**Goal of the exercise**
Go through the entries below line by line and count those containing "Organize"; the answer is that count alone.

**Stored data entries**
*** Block opens ***
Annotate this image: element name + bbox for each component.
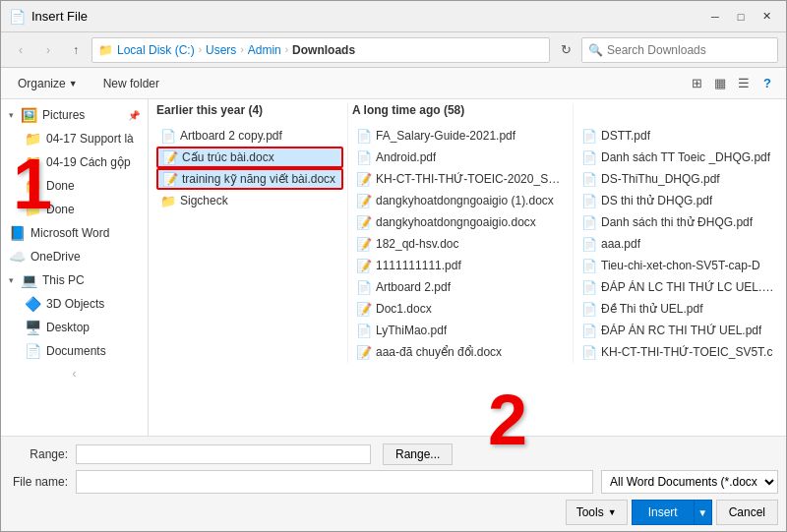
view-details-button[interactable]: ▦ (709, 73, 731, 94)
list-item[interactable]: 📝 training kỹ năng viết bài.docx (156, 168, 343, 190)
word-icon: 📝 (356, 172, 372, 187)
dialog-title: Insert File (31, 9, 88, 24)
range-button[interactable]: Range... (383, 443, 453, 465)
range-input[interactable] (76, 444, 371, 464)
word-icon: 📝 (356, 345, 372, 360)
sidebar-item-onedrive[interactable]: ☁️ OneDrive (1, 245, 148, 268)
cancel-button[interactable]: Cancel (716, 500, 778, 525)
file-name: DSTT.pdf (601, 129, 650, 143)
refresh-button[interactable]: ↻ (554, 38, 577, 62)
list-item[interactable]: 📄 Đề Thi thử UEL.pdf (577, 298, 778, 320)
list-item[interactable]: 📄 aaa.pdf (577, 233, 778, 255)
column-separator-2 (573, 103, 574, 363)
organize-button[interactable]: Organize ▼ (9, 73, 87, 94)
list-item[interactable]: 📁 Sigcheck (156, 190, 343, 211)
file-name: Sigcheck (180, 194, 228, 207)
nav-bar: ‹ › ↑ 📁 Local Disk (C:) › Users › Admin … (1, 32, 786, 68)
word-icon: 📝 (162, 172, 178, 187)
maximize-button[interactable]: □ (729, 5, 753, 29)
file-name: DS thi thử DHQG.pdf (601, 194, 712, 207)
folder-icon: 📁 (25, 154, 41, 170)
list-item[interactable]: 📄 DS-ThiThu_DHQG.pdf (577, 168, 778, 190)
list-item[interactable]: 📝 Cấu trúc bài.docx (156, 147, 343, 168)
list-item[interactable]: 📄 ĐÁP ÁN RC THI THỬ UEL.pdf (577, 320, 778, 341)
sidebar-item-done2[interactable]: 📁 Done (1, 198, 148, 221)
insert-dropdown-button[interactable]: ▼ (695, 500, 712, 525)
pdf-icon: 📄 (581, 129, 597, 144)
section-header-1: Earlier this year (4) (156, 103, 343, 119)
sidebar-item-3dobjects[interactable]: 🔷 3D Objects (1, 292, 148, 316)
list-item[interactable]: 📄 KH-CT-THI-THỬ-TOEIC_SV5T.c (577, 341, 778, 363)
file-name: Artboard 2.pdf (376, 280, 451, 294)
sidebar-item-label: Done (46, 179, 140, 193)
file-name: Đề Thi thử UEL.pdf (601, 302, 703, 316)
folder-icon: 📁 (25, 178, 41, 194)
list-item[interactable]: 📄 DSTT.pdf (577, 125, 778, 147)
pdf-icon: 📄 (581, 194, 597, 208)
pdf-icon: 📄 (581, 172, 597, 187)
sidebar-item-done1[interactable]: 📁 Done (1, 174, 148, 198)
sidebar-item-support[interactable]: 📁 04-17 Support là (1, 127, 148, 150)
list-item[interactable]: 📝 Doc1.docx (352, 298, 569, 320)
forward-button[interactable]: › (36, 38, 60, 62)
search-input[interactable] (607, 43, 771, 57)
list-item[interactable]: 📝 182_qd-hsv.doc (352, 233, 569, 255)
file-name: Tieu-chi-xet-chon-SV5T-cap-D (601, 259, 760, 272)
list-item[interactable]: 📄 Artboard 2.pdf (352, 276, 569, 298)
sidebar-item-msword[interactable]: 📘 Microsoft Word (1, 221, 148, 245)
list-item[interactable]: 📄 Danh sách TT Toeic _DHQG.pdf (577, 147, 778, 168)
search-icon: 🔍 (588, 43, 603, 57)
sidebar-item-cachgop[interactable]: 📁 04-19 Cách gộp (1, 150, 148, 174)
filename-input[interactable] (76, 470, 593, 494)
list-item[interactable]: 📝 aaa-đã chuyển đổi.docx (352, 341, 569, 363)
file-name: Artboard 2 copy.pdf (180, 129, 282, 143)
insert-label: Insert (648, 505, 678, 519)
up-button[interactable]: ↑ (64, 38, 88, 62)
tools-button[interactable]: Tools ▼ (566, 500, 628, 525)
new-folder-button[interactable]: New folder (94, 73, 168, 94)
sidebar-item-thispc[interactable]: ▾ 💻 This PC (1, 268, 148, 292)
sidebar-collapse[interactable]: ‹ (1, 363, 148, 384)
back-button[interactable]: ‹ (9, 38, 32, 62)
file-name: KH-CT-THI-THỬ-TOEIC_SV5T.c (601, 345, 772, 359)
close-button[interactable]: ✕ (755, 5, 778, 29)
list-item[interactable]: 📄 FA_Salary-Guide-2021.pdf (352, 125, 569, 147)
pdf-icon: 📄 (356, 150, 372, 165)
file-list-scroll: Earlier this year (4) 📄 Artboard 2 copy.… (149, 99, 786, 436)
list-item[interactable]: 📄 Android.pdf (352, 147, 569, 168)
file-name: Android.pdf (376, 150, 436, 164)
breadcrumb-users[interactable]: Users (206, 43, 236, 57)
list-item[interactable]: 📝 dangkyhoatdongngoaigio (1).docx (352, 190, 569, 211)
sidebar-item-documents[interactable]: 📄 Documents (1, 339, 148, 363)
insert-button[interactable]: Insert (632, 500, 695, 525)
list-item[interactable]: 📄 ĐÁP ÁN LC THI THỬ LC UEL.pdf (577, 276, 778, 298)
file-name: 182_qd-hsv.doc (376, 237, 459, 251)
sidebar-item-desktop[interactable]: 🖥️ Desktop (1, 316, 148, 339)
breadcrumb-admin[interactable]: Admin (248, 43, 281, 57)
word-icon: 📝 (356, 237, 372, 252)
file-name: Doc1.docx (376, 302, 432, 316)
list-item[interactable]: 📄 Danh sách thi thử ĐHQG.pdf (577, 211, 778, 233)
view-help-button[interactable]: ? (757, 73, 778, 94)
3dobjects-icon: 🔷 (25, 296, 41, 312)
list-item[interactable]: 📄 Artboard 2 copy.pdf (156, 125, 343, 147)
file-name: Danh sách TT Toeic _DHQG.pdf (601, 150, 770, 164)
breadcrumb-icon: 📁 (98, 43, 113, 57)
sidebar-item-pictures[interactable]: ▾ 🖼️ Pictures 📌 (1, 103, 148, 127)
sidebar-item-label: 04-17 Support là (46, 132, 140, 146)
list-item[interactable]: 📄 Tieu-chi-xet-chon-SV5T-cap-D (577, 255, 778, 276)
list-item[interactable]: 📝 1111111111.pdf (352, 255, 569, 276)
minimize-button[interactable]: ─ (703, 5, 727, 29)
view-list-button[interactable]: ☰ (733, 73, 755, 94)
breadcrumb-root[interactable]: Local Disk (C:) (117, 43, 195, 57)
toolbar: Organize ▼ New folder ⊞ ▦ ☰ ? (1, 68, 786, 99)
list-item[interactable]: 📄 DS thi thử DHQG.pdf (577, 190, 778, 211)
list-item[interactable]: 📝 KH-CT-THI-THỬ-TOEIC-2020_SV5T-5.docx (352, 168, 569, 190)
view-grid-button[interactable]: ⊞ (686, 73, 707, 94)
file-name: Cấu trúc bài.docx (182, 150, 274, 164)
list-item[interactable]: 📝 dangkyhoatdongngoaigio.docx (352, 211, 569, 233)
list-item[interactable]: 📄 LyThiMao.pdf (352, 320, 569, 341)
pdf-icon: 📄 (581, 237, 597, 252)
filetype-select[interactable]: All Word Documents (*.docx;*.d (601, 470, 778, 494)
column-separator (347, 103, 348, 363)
*** Block closes ***
**Reply**
2